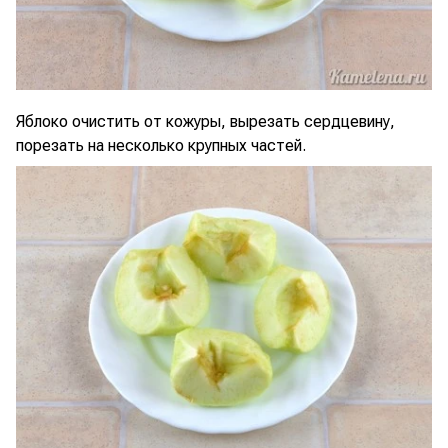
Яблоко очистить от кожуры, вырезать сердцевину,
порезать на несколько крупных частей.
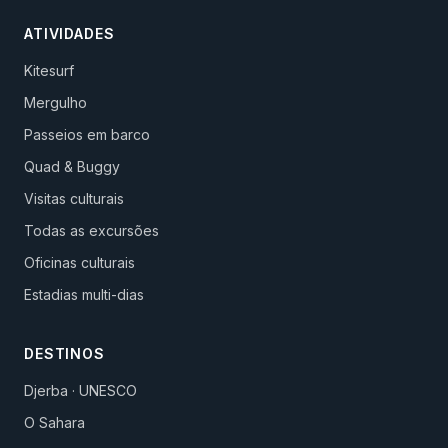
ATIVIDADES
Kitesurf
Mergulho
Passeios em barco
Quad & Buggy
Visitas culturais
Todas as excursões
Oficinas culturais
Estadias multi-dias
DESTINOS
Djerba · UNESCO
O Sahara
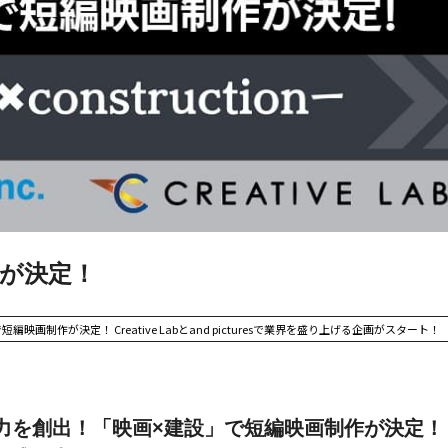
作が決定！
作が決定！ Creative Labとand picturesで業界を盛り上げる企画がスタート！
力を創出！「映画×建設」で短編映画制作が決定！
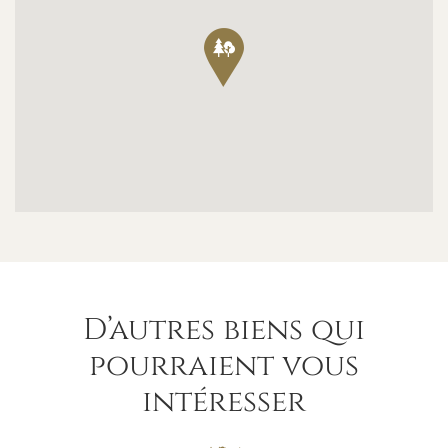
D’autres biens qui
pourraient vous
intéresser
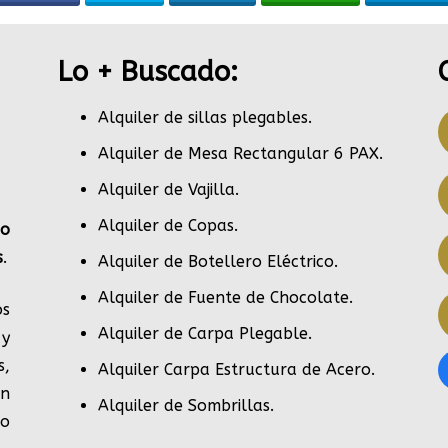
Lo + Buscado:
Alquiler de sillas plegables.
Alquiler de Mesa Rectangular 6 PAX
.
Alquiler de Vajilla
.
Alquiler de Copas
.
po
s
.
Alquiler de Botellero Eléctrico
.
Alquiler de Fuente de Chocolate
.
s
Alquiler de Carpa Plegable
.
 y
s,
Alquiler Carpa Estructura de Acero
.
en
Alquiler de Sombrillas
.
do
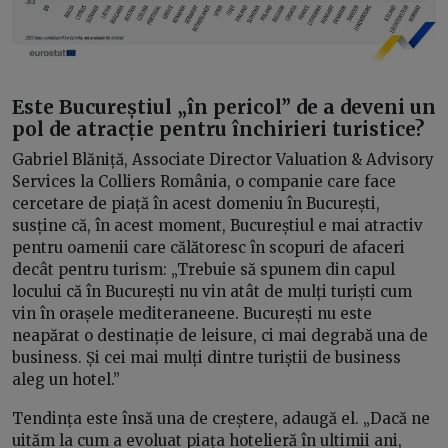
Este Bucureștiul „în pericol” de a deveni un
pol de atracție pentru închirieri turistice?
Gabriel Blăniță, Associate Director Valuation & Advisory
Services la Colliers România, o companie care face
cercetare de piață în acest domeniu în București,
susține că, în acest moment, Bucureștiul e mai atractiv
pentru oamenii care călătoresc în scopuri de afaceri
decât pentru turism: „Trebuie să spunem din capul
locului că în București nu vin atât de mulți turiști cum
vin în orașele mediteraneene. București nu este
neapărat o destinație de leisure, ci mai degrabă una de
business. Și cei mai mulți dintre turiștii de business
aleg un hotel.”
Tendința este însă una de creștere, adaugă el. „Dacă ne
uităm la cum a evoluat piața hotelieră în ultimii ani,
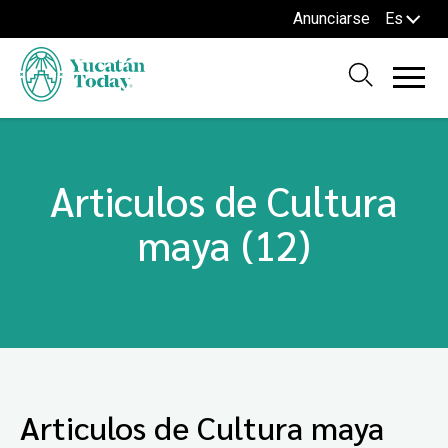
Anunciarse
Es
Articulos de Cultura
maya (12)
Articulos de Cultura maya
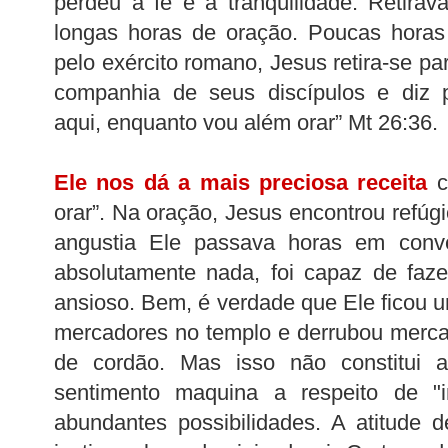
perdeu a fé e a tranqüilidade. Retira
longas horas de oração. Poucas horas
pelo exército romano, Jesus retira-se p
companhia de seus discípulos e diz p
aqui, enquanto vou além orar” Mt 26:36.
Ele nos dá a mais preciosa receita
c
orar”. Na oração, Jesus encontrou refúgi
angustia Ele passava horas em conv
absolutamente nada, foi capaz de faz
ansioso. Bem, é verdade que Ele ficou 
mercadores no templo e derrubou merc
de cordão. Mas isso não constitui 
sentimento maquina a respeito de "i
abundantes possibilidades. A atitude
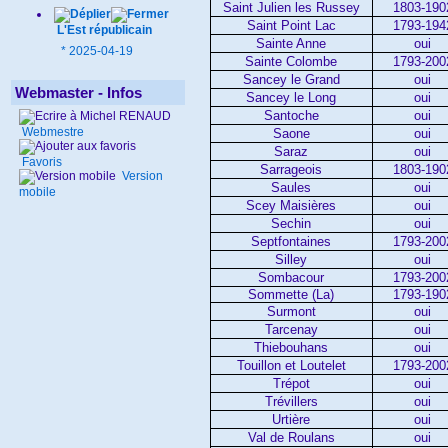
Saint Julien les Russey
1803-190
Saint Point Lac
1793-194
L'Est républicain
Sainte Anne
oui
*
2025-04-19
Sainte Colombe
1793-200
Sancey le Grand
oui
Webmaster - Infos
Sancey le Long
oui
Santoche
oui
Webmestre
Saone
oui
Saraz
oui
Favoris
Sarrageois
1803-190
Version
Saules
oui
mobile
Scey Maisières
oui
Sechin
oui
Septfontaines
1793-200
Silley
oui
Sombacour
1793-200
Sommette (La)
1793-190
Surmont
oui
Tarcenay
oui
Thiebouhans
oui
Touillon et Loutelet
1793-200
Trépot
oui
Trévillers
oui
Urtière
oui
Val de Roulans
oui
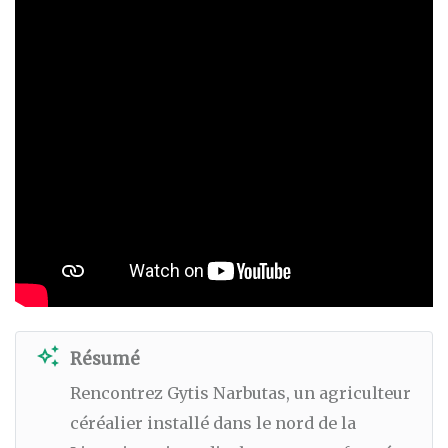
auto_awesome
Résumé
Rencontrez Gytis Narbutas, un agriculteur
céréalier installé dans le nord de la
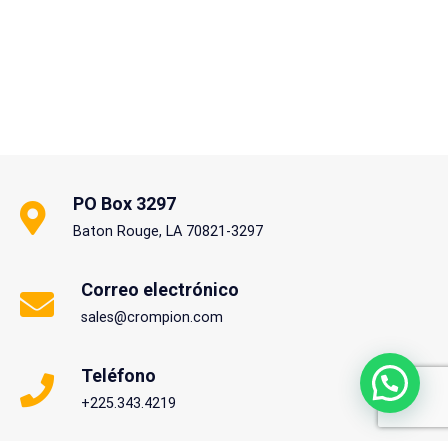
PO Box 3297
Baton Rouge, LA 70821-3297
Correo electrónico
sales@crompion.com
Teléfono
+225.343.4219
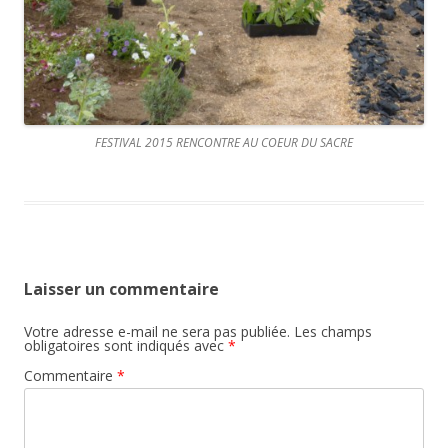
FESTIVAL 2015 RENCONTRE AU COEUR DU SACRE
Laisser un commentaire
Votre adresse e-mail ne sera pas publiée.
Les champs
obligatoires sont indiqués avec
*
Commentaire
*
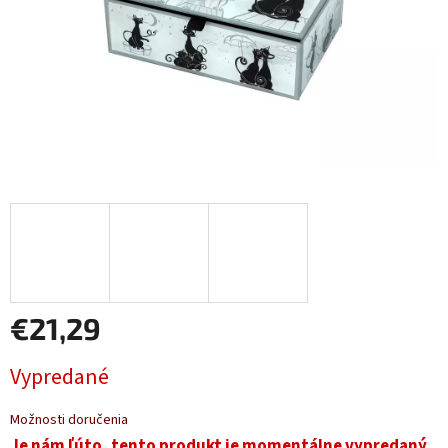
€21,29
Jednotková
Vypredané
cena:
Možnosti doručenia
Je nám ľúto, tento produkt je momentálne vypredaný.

→ Goal of the exercise: Using the records above, gather all lines where the string "Jesus" is present.

→ Your response:
pelo exército romano, Jesus retira-se p
orar”. Na oração, Jesus encontrou refúgi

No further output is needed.